### THE PROBLEM
Please transcribe the data below in full, word for word, without the images.
---------- SUPPLIED INFORMATION
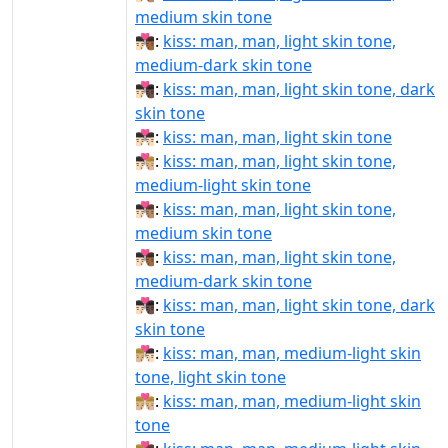
medium skin tone
👨🏻‍❤‍💋‍👨🏾:
kiss: man, man, light skin tone,
medium-dark skin tone
👨🏻‍❤‍💋‍👨🏿:
kiss: man, man, light skin tone, dark
skin tone
👨🏻‍❤️‍💋‍👨🏻:
kiss: man, man, light skin tone
👨🏻‍❤️‍💋‍👨🏼:
kiss: man, man, light skin tone,
medium-light skin tone
👨🏻‍❤️‍💋‍👨🏽:
kiss: man, man, light skin tone,
medium skin tone
👨🏻‍❤️‍💋‍👨🏾:
kiss: man, man, light skin tone,
medium-dark skin tone
👨🏻‍❤️‍💋‍👨🏿:
kiss: man, man, light skin tone, dark
skin tone
👨🏼‍❤‍💋‍👨🏻:
kiss: man, man, medium-light skin
tone, light skin tone
👨🏼‍❤‍💋‍👨🏼:
kiss: man, man, medium-light skin
tone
--------------------
### TASK OUTPUT
medium skin tone
👨🏻‍❤‍💋‍👨🏾:
kiss: man, man, light skin tone,
medium-dark skin tone
👨🏻‍❤‍💋‍👨🏿:
kiss: man, man, light skin tone, dark
skin tone
👨🏻‍❤️‍💋‍👨🏻:
kiss: man, man, light skin tone
👨🏻‍❤️‍💋‍👨🏼:
kiss: man, man, light skin tone,
medium-light skin tone
👨🏻‍❤️‍💋‍👨🏽:
kiss: man, man, light skin tone,
medium skin tone
👨🏻‍❤️‍💋‍👨🏾:
kiss: man, man, light skin tone,
medium-dark skin tone
👨🏻‍❤️‍💋‍👨🏿:
kiss: man, man, light skin tone, dark
skin tone
👨🏼‍❤‍💋‍👨🏻:
kiss: man, man, medium-light skin
tone, light skin tone
👨🏼‍❤‍💋‍👨🏼:
kiss: man, man, medium-light skin
tone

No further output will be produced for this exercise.